1. Heat 2 tbsp of the ghee in a Dutch oven or large pot on medium high heat. Add onions and cook, stirring occasionally, until tender and golden brown, 7 to 9 minutes. Add ginger and garlic and cook, stirring constantly, until softened, 1 to 2 minutes. Transfer to a blender. Add vinegar, coriander, cumin, garam masala, black pepper, turmeric, chile powder and 1/4 tsp of the salt, or salt to taste. Puree; if too thick to blend, slowly add water 1 tbsp at a time until you have a thick sauce.

2. Put chicken pieces in a large bowl. Add sauce and stir well. Refrigerate for 3 hours or as long as overnight; or rest at room temperature for 1 hour.

3. Bring a medium pot of water to a boil and cook until tender but not falling apart, 8 to 10 minutes. Drain and rinse and wipe out the saucepan.

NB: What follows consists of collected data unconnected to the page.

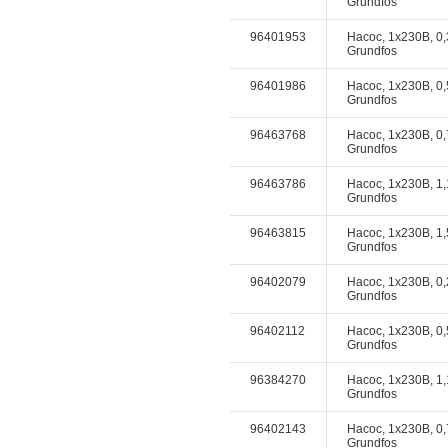
Grundfos
96401953
Насос, 1x230В, 0,
Grundfos
96401986
Насос, 1x230В, 0,
Grundfos
96463768
Насос, 1x230В, 0,
Grundfos
96463786
Насос, 1x230В, 1,
Grundfos
96463815
Насос, 1x230В, 1,
Grundfos
96402079
Насос, 1x230В, 0,
Grundfos
96402112
Насос, 1x230В, 0,
Grundfos
96384270
Насос, 1x230В, 1,
Grundfos
96402143
Насос, 1x230В, 0,
Grundfos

4. Heat 1 tbsp of the ghee in the same medium saucepan on medium heat. Add rice and cook, stirring frequently until opaque and fragrant, 1 to 2 minutes. Add 1 3/4 cups water and a scant 1/4 tsp of the salt and bring to a boil. Reduce heat to low and simmer, covered, until rice is tender and water is absorbed, 15 to 17 minutes. Keep the pan covered and set aside to rest for 10 minutes or more.

5. Heat 1 tbsp of the ghee in a large skillet on medium-high heat and add mustard seeds. When seeds start to pop, add the potatoes. Season lightly with salt and cook just until browned on most sides. Transfer to a bowl.

6. Heat remaining 1 tbsp of ghee in the Dutch oven (no need to clean it) on medium heat. Add the chicken with its sauce plus 1/2 cup of water and bring to a simmer. Reduce heat to maintain a slow simmer and cook, stirring frequently, until chicken is cooked through, about 10 minutes. Stir in potatoes and simmer just until heated through. Season with salt to taste. Add additional water if you want a thinner sauce. Sprinkle with cilantro and serve with rice and lime wedges. Pass the chiles (or additional chile powder) at the table for people who want to add more heat.